Jeffrey Freymueller

Jeffrey   Freymueller
  • Endowed Chair for Geology of the Solid Earth
  • Established through gifts honoring a faculty member in the Department of Earth and Environmental Sciences
  • Department of Earth and Environmental Sciences

Bio

Jeffrey Freymueller, an Endowed Chair for Geology of the Solid Earth in the Department of Earth and Environmental Sciences, is an internationally recognized leader in the field of geodesy and geophysics. His extensive research, utilizing satellites from the Global Positioning System to make highly precise measurements of movement on Earth’s surface, has led to discoveries in a wide range of topics including plate tectonics and plate boundary zones; faults dynamics; the continuing rebound of Earth’s surface from melting ice-age glaciers; and the inflation and deflation of volcanoes.

Freymueller received his B.S. in geophysics from the California Institute of Technology and his Ph.D. in geophysics from the University of South Carolina. After his graduate studies, he was a postdoctoral research associate at Stanford and joined the University of Alaska, Fairbanks, as an assistant professor in 1995, with appointments at both the Geophysical Institute and the Department of Geological Sciences. He remained at Fairbanks until joining MSU in 2018. Freymueller is also the director of the EarthScope National Office, an NSF-funded program to study the structure and evolution of North America.
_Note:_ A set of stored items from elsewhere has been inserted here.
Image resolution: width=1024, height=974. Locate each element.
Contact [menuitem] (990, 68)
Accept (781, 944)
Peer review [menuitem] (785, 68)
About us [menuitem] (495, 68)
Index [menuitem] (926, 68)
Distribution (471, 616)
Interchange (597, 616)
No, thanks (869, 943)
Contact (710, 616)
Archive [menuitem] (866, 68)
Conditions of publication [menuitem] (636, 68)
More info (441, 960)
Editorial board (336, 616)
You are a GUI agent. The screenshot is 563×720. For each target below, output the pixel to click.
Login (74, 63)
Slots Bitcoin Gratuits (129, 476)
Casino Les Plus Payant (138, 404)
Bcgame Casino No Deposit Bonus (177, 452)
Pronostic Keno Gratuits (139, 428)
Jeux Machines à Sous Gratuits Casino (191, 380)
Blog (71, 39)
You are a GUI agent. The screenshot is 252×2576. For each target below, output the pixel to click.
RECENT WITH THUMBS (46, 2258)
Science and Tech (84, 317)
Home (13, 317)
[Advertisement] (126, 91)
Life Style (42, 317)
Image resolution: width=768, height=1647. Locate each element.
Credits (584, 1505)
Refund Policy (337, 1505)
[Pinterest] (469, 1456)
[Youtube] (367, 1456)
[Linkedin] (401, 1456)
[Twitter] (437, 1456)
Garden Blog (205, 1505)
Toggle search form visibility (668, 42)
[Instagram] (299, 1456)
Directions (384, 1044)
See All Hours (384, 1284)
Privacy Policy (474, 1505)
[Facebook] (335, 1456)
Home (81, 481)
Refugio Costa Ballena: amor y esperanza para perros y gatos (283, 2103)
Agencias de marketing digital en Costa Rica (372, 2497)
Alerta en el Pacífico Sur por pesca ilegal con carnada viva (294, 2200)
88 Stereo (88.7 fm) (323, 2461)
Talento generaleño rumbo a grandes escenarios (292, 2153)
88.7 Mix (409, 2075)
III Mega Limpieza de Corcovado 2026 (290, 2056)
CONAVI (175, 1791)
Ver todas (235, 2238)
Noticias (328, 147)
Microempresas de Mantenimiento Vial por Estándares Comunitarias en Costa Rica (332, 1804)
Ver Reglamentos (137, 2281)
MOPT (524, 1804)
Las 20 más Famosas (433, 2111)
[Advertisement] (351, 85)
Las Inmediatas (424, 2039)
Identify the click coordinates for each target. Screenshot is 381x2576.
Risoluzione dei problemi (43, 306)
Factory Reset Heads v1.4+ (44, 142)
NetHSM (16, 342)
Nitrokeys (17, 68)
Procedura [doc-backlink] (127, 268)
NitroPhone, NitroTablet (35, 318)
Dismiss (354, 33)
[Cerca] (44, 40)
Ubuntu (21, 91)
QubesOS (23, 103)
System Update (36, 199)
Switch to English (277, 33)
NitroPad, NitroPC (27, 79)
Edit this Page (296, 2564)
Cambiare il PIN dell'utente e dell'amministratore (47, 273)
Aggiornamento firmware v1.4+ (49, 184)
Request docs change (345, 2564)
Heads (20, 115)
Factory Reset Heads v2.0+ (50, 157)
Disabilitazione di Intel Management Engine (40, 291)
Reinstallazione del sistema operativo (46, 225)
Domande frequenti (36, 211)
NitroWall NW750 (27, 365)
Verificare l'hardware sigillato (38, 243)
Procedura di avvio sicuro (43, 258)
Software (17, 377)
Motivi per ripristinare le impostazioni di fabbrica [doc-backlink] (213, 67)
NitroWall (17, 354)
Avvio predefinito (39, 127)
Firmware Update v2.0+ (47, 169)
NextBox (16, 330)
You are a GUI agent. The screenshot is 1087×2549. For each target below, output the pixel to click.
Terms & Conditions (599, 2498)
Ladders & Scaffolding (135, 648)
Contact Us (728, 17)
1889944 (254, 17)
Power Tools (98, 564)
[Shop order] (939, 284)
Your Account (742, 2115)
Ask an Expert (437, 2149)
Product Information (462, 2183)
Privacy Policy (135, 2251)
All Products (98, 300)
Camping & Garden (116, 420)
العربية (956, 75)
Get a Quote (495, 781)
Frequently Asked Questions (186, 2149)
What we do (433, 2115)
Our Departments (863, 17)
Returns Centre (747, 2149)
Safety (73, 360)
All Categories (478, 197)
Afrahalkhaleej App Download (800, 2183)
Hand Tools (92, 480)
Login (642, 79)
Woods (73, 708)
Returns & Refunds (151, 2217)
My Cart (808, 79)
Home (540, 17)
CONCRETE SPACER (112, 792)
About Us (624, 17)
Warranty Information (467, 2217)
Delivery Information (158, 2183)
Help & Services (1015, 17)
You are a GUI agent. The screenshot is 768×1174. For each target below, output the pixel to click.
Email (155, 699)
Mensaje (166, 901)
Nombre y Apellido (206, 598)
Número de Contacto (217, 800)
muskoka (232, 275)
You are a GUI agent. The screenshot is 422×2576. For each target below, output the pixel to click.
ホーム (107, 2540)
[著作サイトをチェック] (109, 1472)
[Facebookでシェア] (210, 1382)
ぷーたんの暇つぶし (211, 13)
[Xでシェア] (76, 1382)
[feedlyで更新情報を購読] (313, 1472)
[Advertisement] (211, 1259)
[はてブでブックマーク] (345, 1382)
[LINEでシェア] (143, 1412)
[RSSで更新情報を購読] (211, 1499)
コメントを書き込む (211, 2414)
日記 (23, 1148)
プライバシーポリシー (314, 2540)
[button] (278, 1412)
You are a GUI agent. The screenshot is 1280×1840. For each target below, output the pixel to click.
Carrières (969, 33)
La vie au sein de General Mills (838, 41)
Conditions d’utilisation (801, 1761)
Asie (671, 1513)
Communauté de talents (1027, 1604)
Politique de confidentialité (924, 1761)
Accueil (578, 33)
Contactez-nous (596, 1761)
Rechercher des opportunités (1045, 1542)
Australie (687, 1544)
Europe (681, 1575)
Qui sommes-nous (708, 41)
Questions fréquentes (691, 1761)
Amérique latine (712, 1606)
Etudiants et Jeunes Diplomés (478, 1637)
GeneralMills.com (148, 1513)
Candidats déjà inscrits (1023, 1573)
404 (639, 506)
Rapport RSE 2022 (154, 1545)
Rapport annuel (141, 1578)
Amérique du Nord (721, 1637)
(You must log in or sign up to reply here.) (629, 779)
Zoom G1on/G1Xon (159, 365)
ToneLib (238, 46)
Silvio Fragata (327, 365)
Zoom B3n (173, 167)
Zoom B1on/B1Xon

In addition to his research, Freymueller is well known for carrying out extensive and successful leadership service in numerous community-scale organizations, including UNAVCO, Inc., Incorporated Research Institutions for Seismology, and the American Geophysical Union, to name a few. Freymueller was an associate editor for the Journal of Geophysical Researchand the Journal of Geodesy, and editor-in-chief for the International Association of Geodesy Symposia Series.